Oddly enough, I just located the button the other day by accident - it is on the rear side of the right hand portion of the wheel, about level with the - sound system button.

Best,
Steven


----------



## phaetonjohn (Oct 24, 2014)

Hello,

Sorry to resurrect an old thread, but I do not get the message in the Y24 saying that the steering wheel heating is on. Any ideas?

-John


----------



## seawind3000 (Sep 17, 2010)

Do you press the heated steering wheel button next to the audio buttons on the wheel? It's on the HUB of the steering wheel



Mike


----------



## phaetonjohn (Oct 24, 2014)

Yes I do.

-John


----------



## seawind3000 (Sep 17, 2010)

The "on" msg and icon should come on in the small screen between the tack and speedo. Like msg #15 in this post. Check your fuses for the heated wheel.

Mike


----------



## phaetonjohn (Oct 24, 2014)

Yes... I have the icon in the upper left corner, but no actual message. Could this have been coded off?

-John


----------



## seawind3000 (Sep 17, 2010)

That, I can not answer, does the wheel heat up?

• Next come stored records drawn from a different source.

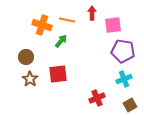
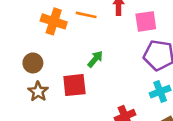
green arrow: (61, 41) -> (95, 59), moved

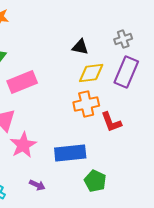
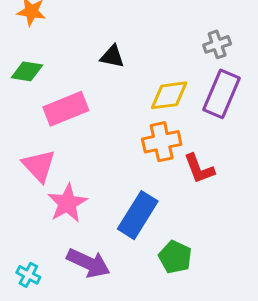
black triangle: (80, 47) -> (112, 56), moved
blue rectangle: (70, 153) -> (138, 215), turned -52
purple arrow: (37, 185) -> (88, 263), size x1.8

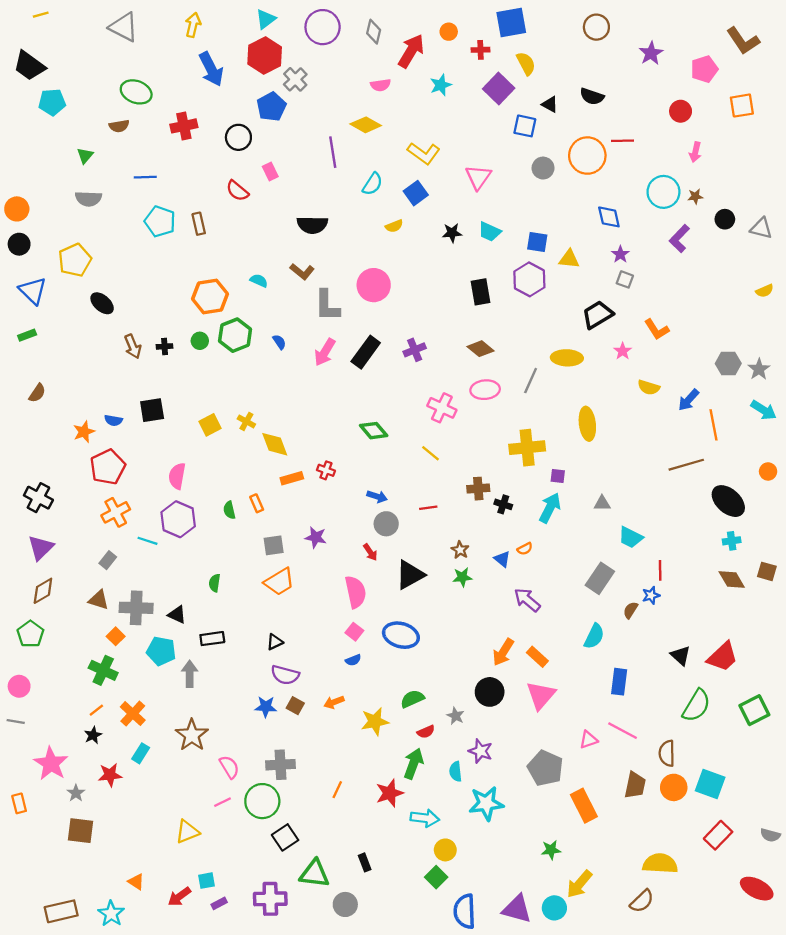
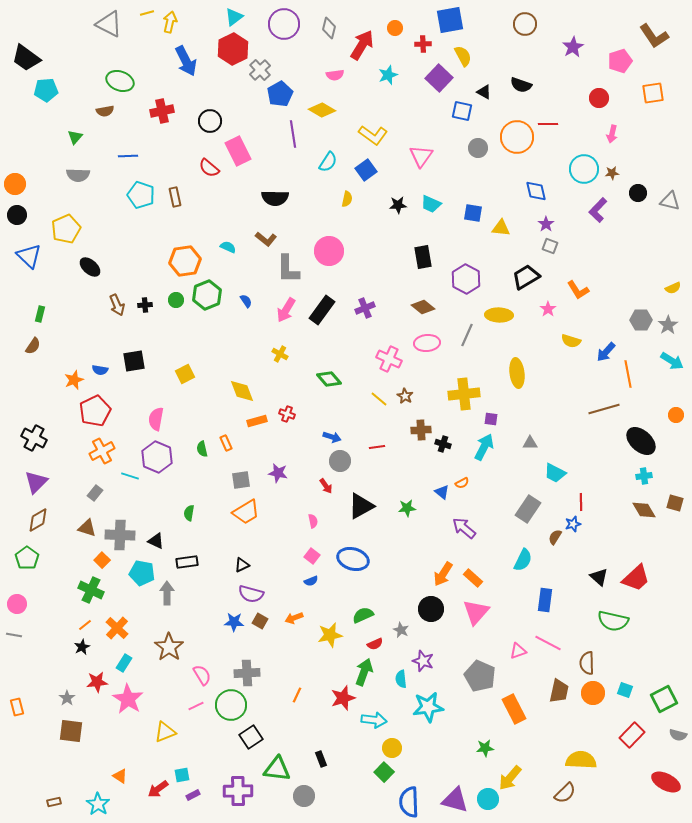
yellow line: (41, 15) -> (147, 13), moved
blue pentagon: (271, 107) -> (280, 94), moved
pink rectangle: (270, 171) -> (238, 151), size x1.8
yellow semicircle: (394, 226) -> (347, 199), turned -56
purple hexagon: (529, 279) -> (466, 279), moved
yellow semicircle: (765, 291) -> (673, 288), moved
green rectangle: (27, 335) -> (40, 314), moved, turned -56
yellow cross: (246, 421) -> (280, 354), moved
brown star: (460, 550) -> (405, 396), moved
pink semicircle: (355, 592) -> (313, 521), size x0.5
green semicircle: (696, 706) -> (613, 621), turned 72
green square: (754, 710) -> (664, 699), moved
pink star: (51, 764) -> (128, 699), moved
cyan square: (710, 784) -> (625, 690), size x0.6
brown rectangle: (61, 911) -> (54, 802), size x0.5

My message only comes on for a few seconds then the icon is illuminated to show the wheel heat is on.


Mike


----------



## phaetonjohn (Oct 24, 2014)

Mike,

Yes, it does heat up, and I tried it today. I only get the little icon, but no actual message. Thanks for your help, though!
Glad to see that there's now 4 (that I know of) VWVortex Phaeton owners in Canada! 

-John

_*Michael, where are you?!?!?!*_


----------